Work item:
Copy out each line containing "believe" from the entries below.

Supplied data:

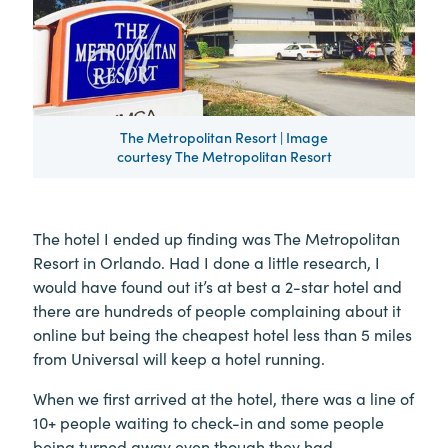
The Metropolitan Resort | Image
courtesy The Metropolitan Resort
The hotel I ended up finding was The Metropolitan
Resort in Orlando. Had I done a little research, I
would have found out it’s at best a 2-star hotel and
there are hundreds of people complaining about it
online but being the cheapest hotel less than 5 miles
from Universal will keep a hotel running.
When we first arrived at the hotel, there was a line of
10+ people waiting to check-in and some people
being turned away even though they had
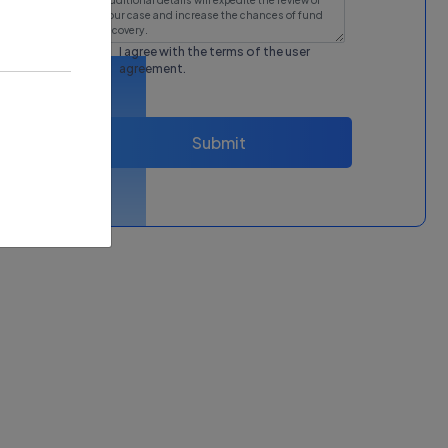
I agree with the terms of the
user
agreement
.
Submit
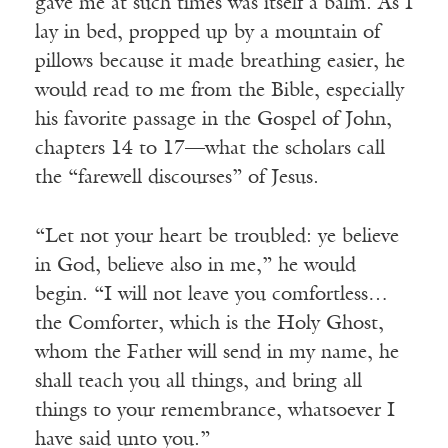
gave me at such times was itself a balm. As I
lay in bed, propped up by a mountain of
pillows because it made breathing easier, he
would read to me from the Bible, especially
his favorite passage in the Gospel of John,
chapters 14 to 17—what the scholars call
the “farewell discourses” of Jesus.
“Let not your heart be troubled: ye believe
in God, believe also in me,” he would
begin. “I will not leave you comfortless…
the Comforter, which is the Holy Ghost,
whom the Father will send in my name, he
shall teach you all things, and bring all
things to your remembrance, whatsoever I
have said unto you.”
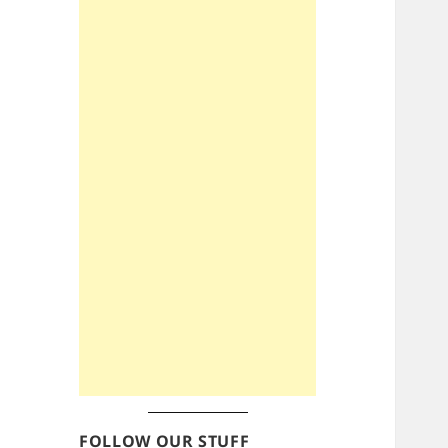
FOLLOW OUR STUFF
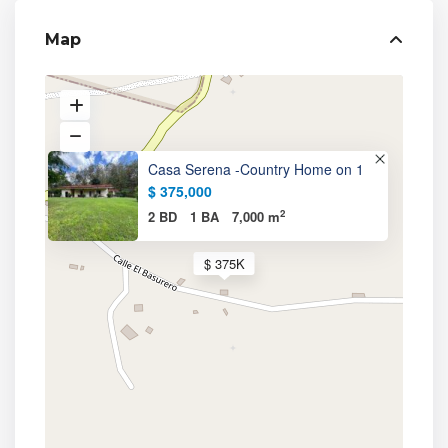
Map
Casa Serena -Country Home on 1
$ 375,000
2
2 BD
1 BA
7,000 m
$ 375K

Answer space:
“Let not your heart be troubled: ye believe
in God, believe also in me,” he would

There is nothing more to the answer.